For small businesses (fewer than 50 employees), the Labor Department has the option to exempt workers if it determines that providing paid leave “would jeopardize the viability of the business as a going concern.”
Any employer with 500 employees or less who provides FMLA or sick leave benefits under the bill is entitled to a credit against its portion of the Social Security payroll tax. The credit can be claimed on a quarterly basis, equal to 100 percent of the amount of sick leave wages paid under the bill’s sick leave and family leave programs.
The sick leave credit for each employee is limited to $511 per day for sick leave or $200 per day to care for a family member or child whose school is closed.

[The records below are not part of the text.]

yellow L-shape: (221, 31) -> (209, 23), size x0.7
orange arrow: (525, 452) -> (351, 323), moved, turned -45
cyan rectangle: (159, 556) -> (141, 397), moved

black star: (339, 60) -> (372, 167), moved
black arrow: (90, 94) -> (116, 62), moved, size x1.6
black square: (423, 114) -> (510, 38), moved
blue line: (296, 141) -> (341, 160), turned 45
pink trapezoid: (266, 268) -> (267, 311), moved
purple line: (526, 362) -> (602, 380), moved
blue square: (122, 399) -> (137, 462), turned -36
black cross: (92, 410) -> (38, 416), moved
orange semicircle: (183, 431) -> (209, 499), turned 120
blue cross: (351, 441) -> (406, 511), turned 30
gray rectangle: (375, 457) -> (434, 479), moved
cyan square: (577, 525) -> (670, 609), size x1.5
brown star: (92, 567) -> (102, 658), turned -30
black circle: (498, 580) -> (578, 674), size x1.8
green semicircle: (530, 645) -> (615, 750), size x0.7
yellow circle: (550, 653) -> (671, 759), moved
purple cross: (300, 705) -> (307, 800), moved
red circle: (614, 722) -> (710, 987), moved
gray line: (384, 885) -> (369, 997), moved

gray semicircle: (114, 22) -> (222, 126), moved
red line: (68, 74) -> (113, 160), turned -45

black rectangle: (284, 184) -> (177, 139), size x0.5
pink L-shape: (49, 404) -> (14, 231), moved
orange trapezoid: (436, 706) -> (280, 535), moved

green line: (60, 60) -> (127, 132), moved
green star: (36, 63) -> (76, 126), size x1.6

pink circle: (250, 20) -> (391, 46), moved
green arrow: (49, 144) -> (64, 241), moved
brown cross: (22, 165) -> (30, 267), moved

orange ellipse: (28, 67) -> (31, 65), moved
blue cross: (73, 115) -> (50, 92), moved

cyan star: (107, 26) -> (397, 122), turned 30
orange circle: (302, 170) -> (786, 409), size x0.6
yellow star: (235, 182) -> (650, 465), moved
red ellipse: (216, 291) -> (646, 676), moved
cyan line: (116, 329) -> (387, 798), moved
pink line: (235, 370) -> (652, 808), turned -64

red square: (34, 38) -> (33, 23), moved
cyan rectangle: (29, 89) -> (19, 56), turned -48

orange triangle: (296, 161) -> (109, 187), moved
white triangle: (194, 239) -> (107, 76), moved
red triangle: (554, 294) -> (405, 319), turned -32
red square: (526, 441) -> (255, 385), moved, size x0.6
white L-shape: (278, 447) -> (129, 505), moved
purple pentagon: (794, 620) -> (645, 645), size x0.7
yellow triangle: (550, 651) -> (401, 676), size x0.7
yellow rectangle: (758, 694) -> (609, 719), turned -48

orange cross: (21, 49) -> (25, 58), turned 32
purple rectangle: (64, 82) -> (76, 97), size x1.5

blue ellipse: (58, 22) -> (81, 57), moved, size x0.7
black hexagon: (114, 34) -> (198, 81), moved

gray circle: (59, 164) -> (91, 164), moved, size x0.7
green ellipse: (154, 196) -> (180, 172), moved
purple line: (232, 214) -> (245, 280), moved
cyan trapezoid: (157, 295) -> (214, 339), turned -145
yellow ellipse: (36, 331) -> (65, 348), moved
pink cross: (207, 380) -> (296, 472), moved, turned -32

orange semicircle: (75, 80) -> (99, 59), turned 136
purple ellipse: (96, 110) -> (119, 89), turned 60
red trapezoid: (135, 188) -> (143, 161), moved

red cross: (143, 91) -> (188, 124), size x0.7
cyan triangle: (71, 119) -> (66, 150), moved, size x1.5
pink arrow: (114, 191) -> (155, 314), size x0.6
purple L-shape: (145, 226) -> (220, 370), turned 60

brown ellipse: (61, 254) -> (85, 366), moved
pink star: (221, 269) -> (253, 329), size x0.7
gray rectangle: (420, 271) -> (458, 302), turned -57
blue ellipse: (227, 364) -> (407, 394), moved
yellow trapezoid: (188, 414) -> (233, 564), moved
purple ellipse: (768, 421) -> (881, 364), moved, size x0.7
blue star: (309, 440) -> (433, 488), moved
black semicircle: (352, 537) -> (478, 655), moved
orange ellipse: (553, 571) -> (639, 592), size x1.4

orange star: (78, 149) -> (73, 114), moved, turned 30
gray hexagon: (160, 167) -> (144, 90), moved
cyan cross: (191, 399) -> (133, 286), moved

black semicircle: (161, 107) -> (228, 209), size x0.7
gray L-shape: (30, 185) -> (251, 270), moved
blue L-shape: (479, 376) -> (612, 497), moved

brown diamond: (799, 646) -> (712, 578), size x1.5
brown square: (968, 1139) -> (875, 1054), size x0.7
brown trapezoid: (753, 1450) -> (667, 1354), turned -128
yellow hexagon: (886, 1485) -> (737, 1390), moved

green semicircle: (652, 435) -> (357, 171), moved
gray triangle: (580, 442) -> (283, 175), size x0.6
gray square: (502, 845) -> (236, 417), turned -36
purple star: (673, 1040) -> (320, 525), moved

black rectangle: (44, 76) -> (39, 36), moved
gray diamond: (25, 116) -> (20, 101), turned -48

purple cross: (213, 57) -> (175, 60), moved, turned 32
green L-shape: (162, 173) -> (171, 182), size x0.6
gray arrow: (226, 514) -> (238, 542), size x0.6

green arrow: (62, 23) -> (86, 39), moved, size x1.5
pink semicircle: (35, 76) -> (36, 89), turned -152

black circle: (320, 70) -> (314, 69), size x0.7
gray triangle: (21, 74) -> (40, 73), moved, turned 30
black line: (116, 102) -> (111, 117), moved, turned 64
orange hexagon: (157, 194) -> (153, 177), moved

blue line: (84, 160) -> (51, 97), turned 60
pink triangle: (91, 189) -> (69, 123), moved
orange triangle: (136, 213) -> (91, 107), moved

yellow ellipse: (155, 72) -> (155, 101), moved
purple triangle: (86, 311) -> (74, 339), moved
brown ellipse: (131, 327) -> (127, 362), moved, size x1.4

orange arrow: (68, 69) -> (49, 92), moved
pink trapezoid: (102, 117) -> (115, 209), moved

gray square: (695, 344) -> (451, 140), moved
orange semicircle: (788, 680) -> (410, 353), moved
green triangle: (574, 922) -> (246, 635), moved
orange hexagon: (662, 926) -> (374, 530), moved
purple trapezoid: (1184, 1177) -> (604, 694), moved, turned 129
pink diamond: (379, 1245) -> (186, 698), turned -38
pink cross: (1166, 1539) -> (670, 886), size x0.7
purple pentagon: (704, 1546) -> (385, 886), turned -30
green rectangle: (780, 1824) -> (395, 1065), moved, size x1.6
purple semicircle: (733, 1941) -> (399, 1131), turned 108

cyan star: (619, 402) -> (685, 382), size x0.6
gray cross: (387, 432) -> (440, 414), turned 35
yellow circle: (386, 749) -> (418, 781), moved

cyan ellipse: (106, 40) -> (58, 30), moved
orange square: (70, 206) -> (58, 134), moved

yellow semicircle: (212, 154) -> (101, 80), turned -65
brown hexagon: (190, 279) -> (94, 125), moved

The family leave credit for each employee is limited to $200 per day with a maximum of $10,000.
Other limitations apply, including the number of days per employee and the dates that the wages are paid. The credits are refundable to the extent they exceed the employer’s payroll tax.
What’s Next for Business Relief?
According to the Treasury Department, the so-called “phase three” proposal will include $50 billion to aid the hard-hit airline industry, $150 billion for other distressed sectors of the economy, two rounds of direct payments to individual taxpayers on April 6 and May 18 totaling $250 billion each (payments based on income level and family size), and the creation of a small business interruption loan program totaling $300 billion for borrowers with 500 employees or less (loans equal to 100% of 6 weeks payroll, capped at $1,540 per employee).